Problem to work on
Write out only the tail of the records, beginning at the line containing "Lancashire Prints" and including the last line, exactly as written.
*** Opening of Exercise data ***
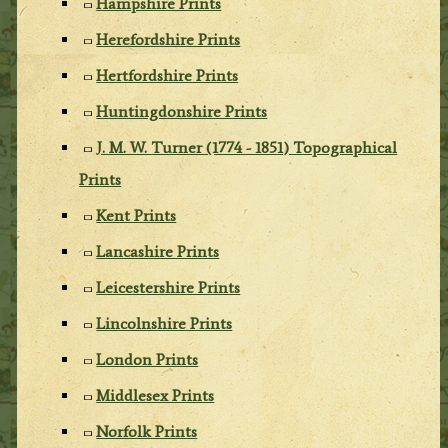
Hampshire Prints
Herefordshire Prints
Hertfordshire Prints
Huntingdonshire Prints
J. M. W. Turner (1774 - 1851) Topographical
Prints
Kent Prints
Lancashire Prints
Leicestershire Prints
Lincolnshire Prints
London Prints
Middlesex Prints
Norfolk Prints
*** Close of Exercise data ***
Answer to the problem
Lancashire Prints
Leicestershire Prints
Lincolnshire Prints
London Prints
Middlesex Prints
Norfolk Prints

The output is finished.